Commentary magazine, published by the American Jewish Committee, rarely takes direct notice of developments or events in the Catholic world. Catholic-Jewish relations, or examinations of the church’s troubled history of anti-Semitism and arguments about the church’s alleged complicity in the Holocaust, are understandable exceptions. But intramural church arguments do not usually warrant space.

Exceptional times deserve exceptional treatment, however. The February Commentary features an article, titled (what else?) "The Catholic Crisis," by one Daniel Johnson, an associate editor of the London Daily Telegraph who identifies himself as a cradle Catholic. Johnson’s ostensible topic is the sexual-abuse crisis gripping the American church, but he ranges far and wide, from debates about the reception of Vatican II to John Paul II’s dramatic gestures of apology and reconciliation toward Jews. At the heart of the article is a comparison between George Weigel and Garry Wills as Catholic intellectuals representative of two competing factions within the church. Johnson even goes so far as to categorize people as either "Weigel Catholics" or "Wills Catholics." Johnson seems blissfully unaware that the views of the vast majority of American Catholics land in the middle ground between both Weigel and Wills. His readers will remain unaware of that fact as well.

Where Johnson lands is no secret. Wills is pointedly a "failed priest," but no mention of Weigel’s seminary training is made. Johnson buys into Weigel’s diagnosis of how the so-called "culture of dissent," a "Trojan horse" "introduced into the church after the Second Vatican Council," lies at the root of the present crisis. Weigel’s ultramontane effusions about John Paul II are warmly endorsed. "Weigel Catholics see sexuality in sacramental terms, interpreted through John Paul II’s ’theology of the body,’ and as part of a moral continuum that takes in such contested issues as abortion, euthanasia, and genetic engineering," Johnson writes. Not surprisingly, Johnson has left out of that "moral continuum" John Paul II’s condemnation of artificial birth control as an intrinsic evil. One feels sorry for Commentary readers who are not getting quite the whole story about the pope’s heroic resistance to what is pernicious in the "modern world."

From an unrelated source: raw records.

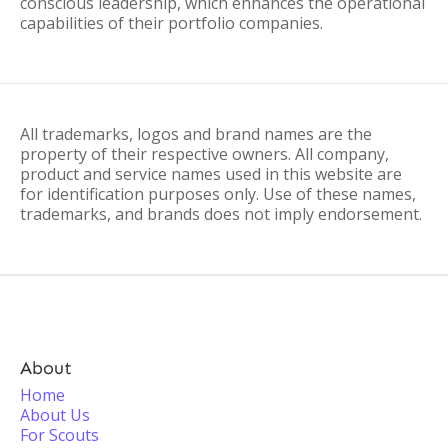
conscious leadership, which enhances the operational
capabilities of their portfolio companies.
All trademarks, logos and brand names are the
property of their respective owners. All company,
product and service names used in this website are
for identification purposes only. Use of these names,
trademarks, and brands does not imply endorsement.
About
Home
About Us
For Scouts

Johnson concludes by quoting Irving Kristol’s glib lament that the "church turned the wrong way [in the 1960s]. It went to modernity at the very moment when modernity was being challenged, when the secular Gnostic impulse was already in the process of dissolution."

Johnson shouldn’t hide the full horror from Commentary readers. The church also "went to modernity" in the 1960s, reversing centuries of teaching and practice, to embrace those notorious Gnostic impulses, religious pluralism and freedom of conscience.